DIRECTIONS >> Copy from the first line below down to and including the line with "początek maja 2024 r. wyniosło 64 procent.". Skip the pictures.

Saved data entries
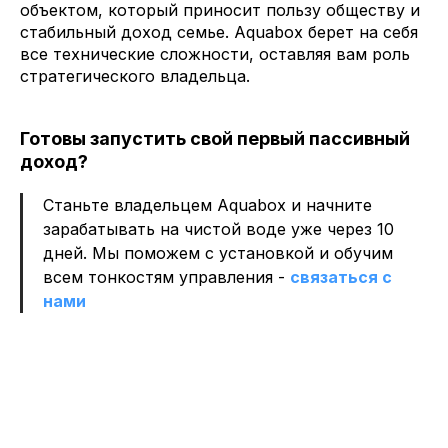
объектом, который приносит пользу обществу и
стабильный доход семье. Aquabox берет на себя
все технические сложности, оставляя вам роль
стратегического владельца.
Готовы запустить свой первый пассивный
доход?
Станьте владельцем Aquabox и начните
зарабатывать на чистой воде уже через 10
дней. Мы поможем с установкой и обучим
всем тонкостям управления -
связаться с
нами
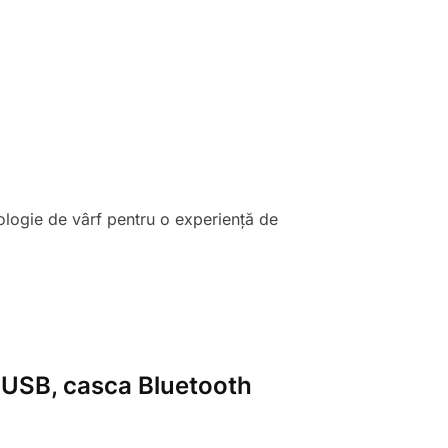
nologie de vârf pentru o experiență de
, USB, casca Bluetooth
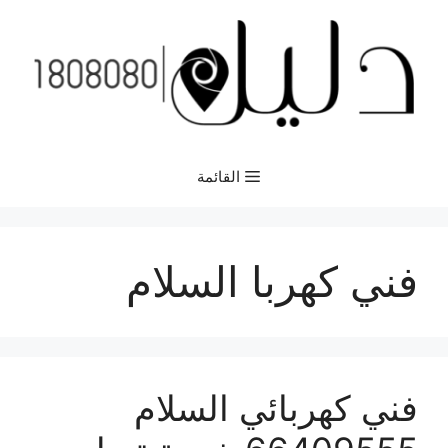
نتقل
لى
لمحتوى
القائمة
فني كهربا السلام
فني كهربائي السلام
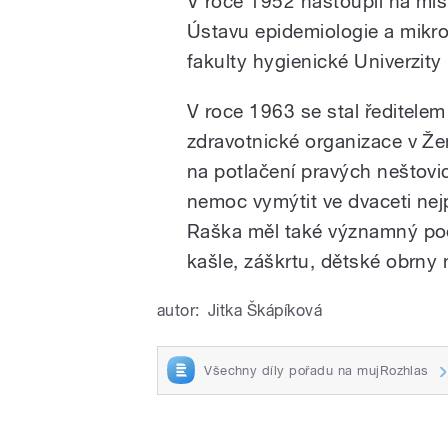
V roce 1952 nastoupil na mís
Ústavu epidemiologie a mikro
fakulty hygienické Univerzity 
V roce 1963 se stal ředitele
zdravotnické organizace v Žen
na potlačení pravých neštovi
nemoc vymýtit ve dvaceti nejp
Raška měl také významný pod
kašle, záškrtu, dětské obrny 
autor:
Jitka Škápíková
Všechny díly pořadu na mujRozhlas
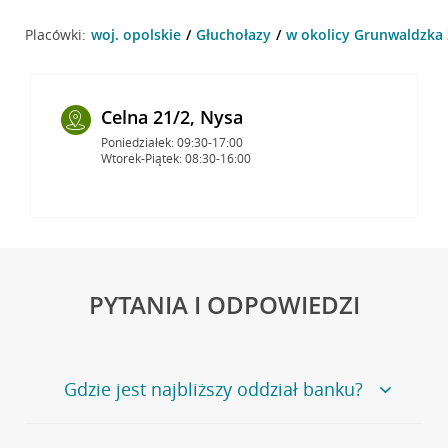
Placówki:
woj. opolskie
Głuchołazy
w okolicy Grunwaldzka 
Celna 21/2, Nysa
Poniedziałek: 09:30-17:00
Wtorek-Piątek: 08:30-16:00
PYTANIA I ODPOWIEDZI
Gdzie jest najbliższy oddział banku?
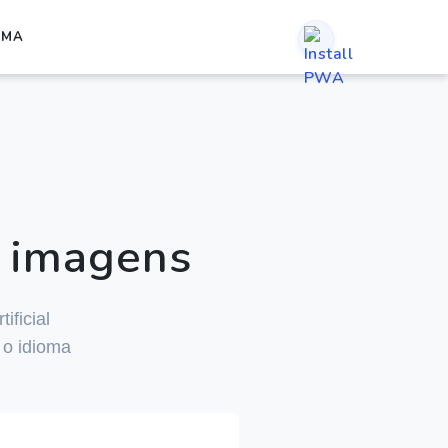
RMA
e imagens
ificial
 o idioma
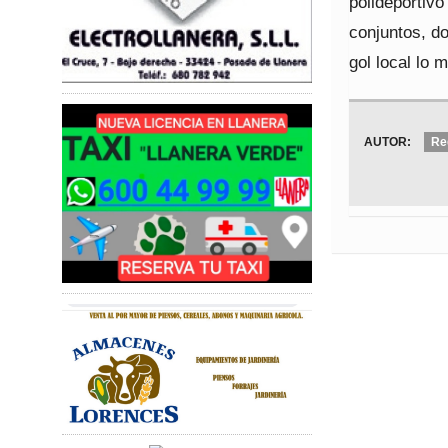
polideportivo
conjuntos, do
gol local lo 
AUTOR:
Re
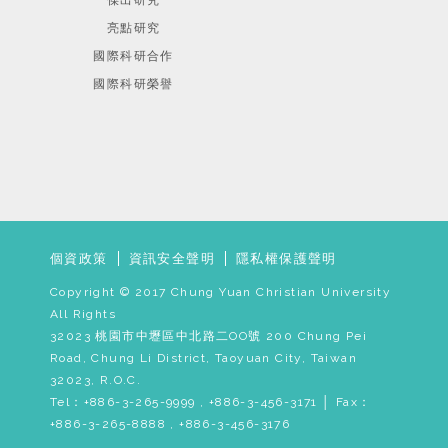
傑出研究
亮點研究
國際科研合作
國際科研榮譽
個資政策
資訊安全聲明
隱私權保護聲明
Copyright © 2017 Chung Yuan Christian University
All Rights
32023 桃園市中壢區中北路二OO號 200 Chung Pei
Road, Chung Li District, Taoyuan City, Taiwan
32023, R.O.C.
Tel：+886-3-265-9999 , +886-3-456-3171 │ Fax：
+886-3-265-8888 , +886-3-456-3176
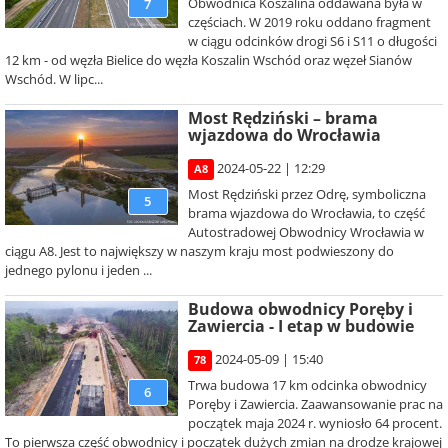
Obwodnica Koszalina oddawana była w
7
częściach. W 2019 roku oddano fragment
w ciągu odcinków drogi S6 i S11 o długości
12 km - od węzła Bielice do węzła Koszalin Wschód oraz węzeł Sianów
Wschód. W lipc...
Most Rędziński – brama
wjazdowa do Wrocławia
2024-05-22 | 12:29
A8
Most Rędziński przez Odrę, symboliczna
5
brama wjazdowa do Wrocławia, to część
Autostradowej Obwodnicy Wrocławia w
ciągu A8. Jest to największy w naszym kraju most podwieszony do
jednego pylonu i jeden ...
Budowa obwodnicy Poręby i
Zawiercia - I etap w budowie
2024-05-09 | 15:40
78
Trwa budowa 17 km odcinka obwodnicy
6
Poręby i Zawiercia. Zaawansowanie prac na
początek maja 2024 r. wyniosło 64 procent.
To pierwsza część obwodnicy i początek dużych zmian na drodze krajowej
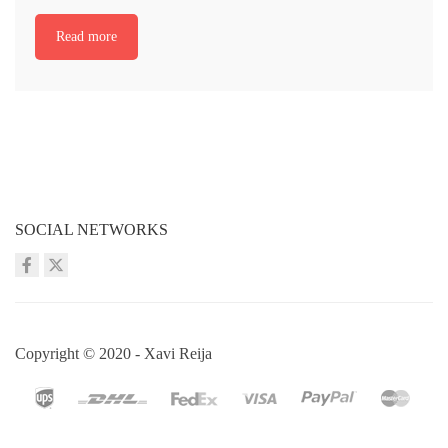
Read more
SOCIAL NETWORKS
Copyright © 2020 - Xavi Reija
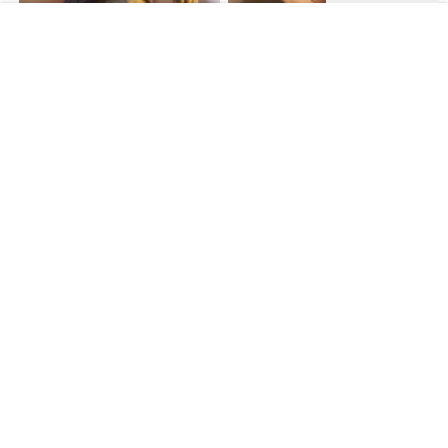
Kamu Bülteni © 2023
Anasayfa
Künye
İletişim
Gizlilik İlkeleri
Sitene Ekle
Haber Portalı Yazılımı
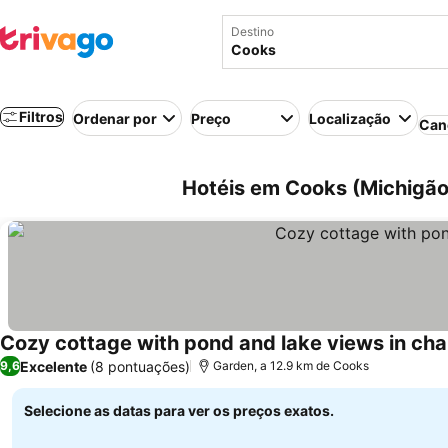
Destino
Filtros
Ordenar por
Preço
Localização
Can
Hotéis em Cooks (Michigão
Cozy cottage with pond and lake views in ch
Excelente
(8 pontuações)
9,6
Garden, a 12.9 km de Cooks
Selecione as datas para ver os preços exatos.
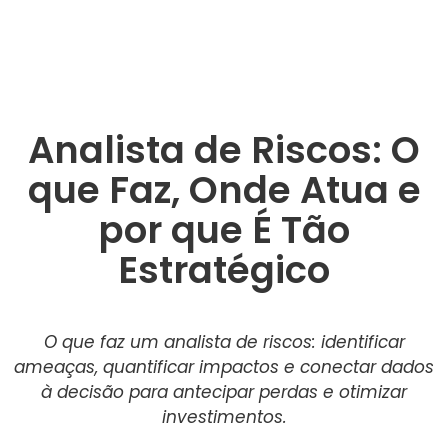
Analista de Riscos: O
que Faz, Onde Atua e
por que É Tão
Estratégico
O que faz um analista de riscos: identificar
ameaças, quantificar impactos e conectar dados
à decisão para antecipar perdas e otimizar
investimentos.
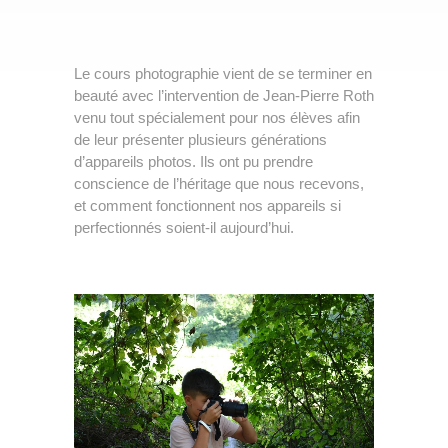
Partenaires
Nos classes
»
Le cours photographie vient de se terminer en
beauté avec l’intervention de Jean-Pierre Roth
Nos points forts
venu tout spécialement pour nos élèves afin
Spectacles et camps
de leur présenter plusieurs générations
Travaux de nos élèves
d’appareils photos. Ils ont pu prendre
conscience de l’héritage que nous recevons,
Stage
»
et comment fonctionnent nos appareils si
perfectionnés soient-il aujourd’hui.
Écolage
Inscription
Emploi
Contact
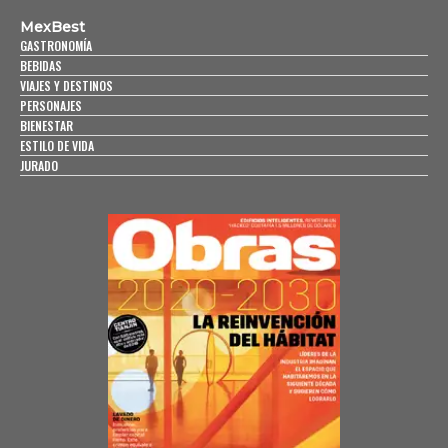
MexBest
GASTRONOMÍA
BEBIDAS
VIAJES Y DESTINOS
PERSONAJES
BIENESTAR
ESTILO DE VIDA
JURADO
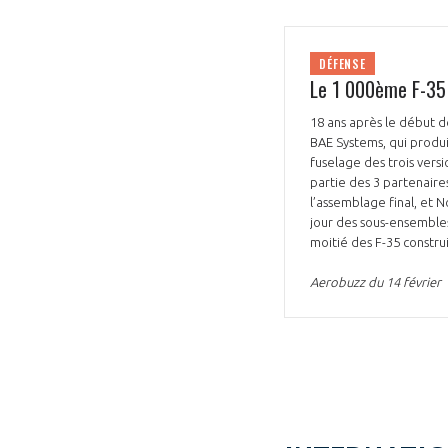
CONNEXION
DÉFENSE
Le 1 000ème F-35 
18 ans après le début 
BAE Systems, qui produi
fuselage des trois vers
partie des 3 partenair
l’assemblage final, et 
jour des sous-ensembles
moitié des F-35 construi
Aerobuzz du 14 février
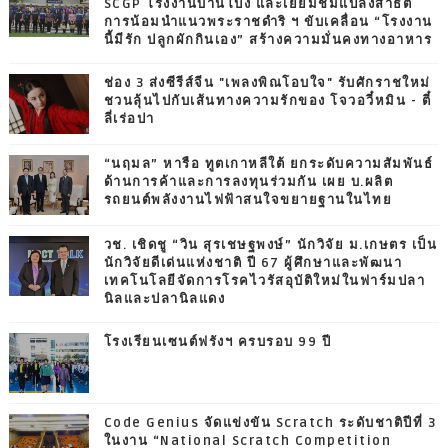
SCGP โรงงานบ้านโป่ง และเยี่ยมชมแปลงสาธิต
การน้อมนำแนวพระราชดำริ ฯ ขับเคลื่อน “โรงงาน
นี้มีรัก ปลูกผักกินเอง” สร้างความมั่นคงทางอาหาร
ช่อง 3 ส่งซีรีส์จีน "เพลงพิณโอบใจ" รับศักราชใหม่
ชวนลุ้นไปกับเส้นทางความรักของ โจวอวี๋หมิน - ตี๋
ลี่เร่อปา
“นฤมล” หารือ ทูตเกาหลีใต้ ยกระดับความสัมพันธ์
ด้านการค้าและการลงทุนร่วมกัน เผย บ.ผลิต
รถยนต์พลังงานไฟฟ้าสนใจขยายฐานในไทย
วช. เชิดชู “วิน สุรเชษฐพงษ์” นักวิจัย ม.เกษตร เป็น
นักวิจัยดีเด่นแห่งชาติ ปี 67 ผู้ศึกษาและพัฒนา
เทคโนโลยีจัดการโรคไวรัสอุบัติใหม่ในฟาร์มปลา
นิลและปลานิลแดง
โรงเรียนเซนต์ฟรังฯ ครบรอบ 99 ปี
Code Genius จัดแข่งขัน Scratch ระดับชาติปีที่ 3
ในงาน “National Scratch Competition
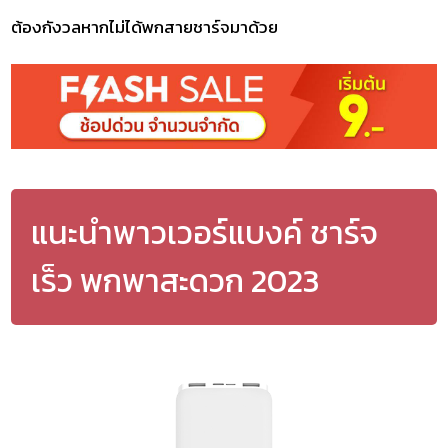
ต้องกังวลหากไม่ได้พกสายชาร์จมาด้วย
แนะนำพาวเวอร์แบงค์ ชาร์จ
เร็ว พกพาสะดวก 2023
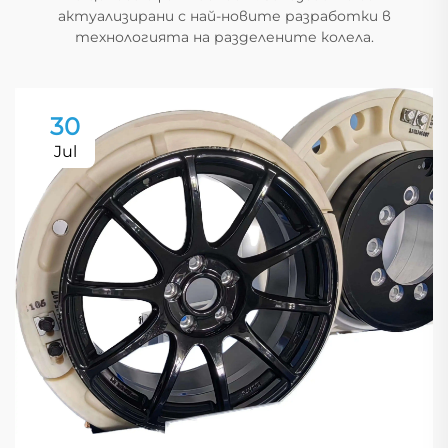
актуализирани с най-новите разработки в
технологията на разделените колела.
30
Jul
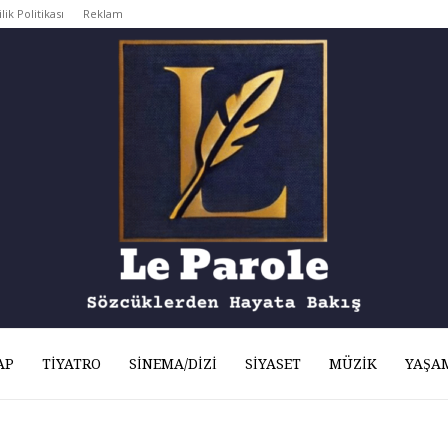
ilik Politikası
Reklam
AP
TIYATRO
SINEMA/DIZI
SIYASET
MÜZIK
YAŞA
Le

TASK OUTPUT >>
объектом, который приносит пользу обществу и
стабильный доход семье. Aquabox берет на себя
все технические сложности, оставляя вам роль
стратегического владельца.
Готовы запустить свой первый пассивный
доход?
Станьте владельцем Aquabox и начните
зарабатывать на чистой воде уже через 10
дней. Мы поможем с установкой и обучим
всем тонкостям управления -
связаться с
нами
nologie de vârf pentru o experiență de
, USB, casca Bluetooth
نتقل
لى
لمحتوى
القائمة
فني كهربا السلام
فني كهربائي السلام
V roce 1952 nastoupil na mís
Ústavu epidemiologie a mikro
fakulty hygienické Univerzity 
V roce 1963 se stal ředitele
zdravotnické organizace v Žen
na potlačení pravých neštovi
nemoc vymýtit ve dvaceti nejp
Raška měl také významný pod
kašle, záškrtu, dětské obrny 
autor:
Jitka Škápíková
Všechny díly pořadu na mujRozhlas
Placówki:
woj. opolskie
Głuchołazy
w okolicy Grunwaldzka 
Celna 21/2, Nysa
Poniedziałek: 09:30-17:00
Wtorek-Piątek: 08:30-16:00
PYTANIA I ODPOWIEDZI
Gdzie jest najbliższy oddział banku?
RMA
e imagens
ificial
 o idioma
polideportivo
conjuntos, do
gol local lo 
AUTOR:
Re
傑出研究
亮點研究
國際科研合作
國際科研榮譽
個資政策
資訊安全聲明
隱私權保護聲明
Copyright © 2017 Chung Yuan Christian University
All Rights
32023 桃園市中壢區中北路二OO號 200 Chung Pei
Road, Chung Li District, Taoyuan City, Taiwan
32023, R.O.C.
Tel：+886-3-265-9999 , +886-3-456-3171 │ Fax：
+886-3-265-8888 , +886-3-456-3176
Obwodnica Koszalina oddawana była w
7
częściach. W 2019 roku oddano fragment
w ciągu odcinków drogi S6 i S11 o długości
12 km - od węzła Bielice do węzła Koszalin Wschód oraz węzeł Sianów
Wschód. W lipc...
Most Rędziński – brama
wjazdowa do Wrocławia
2024-05-22 | 12:29
A8
Most Rędziński przez Odrę, symboliczna
5
brama wjazdowa do Wrocławia, to część
Autostradowej Obwodnicy Wrocławia w
ciągu A8. Jest to największy w naszym kraju most podwieszony do
jednego pylonu i jeden ...
Budowa obwodnicy Poręby i
Zawiercia - I etap w budowie
2024-05-09 | 15:40
78
Trwa budowa 17 km odcinka obwodnicy
6
Poręby i Zawiercia. Zaawansowanie prac na
początek maja 2024 r. wyniosło 64 procent.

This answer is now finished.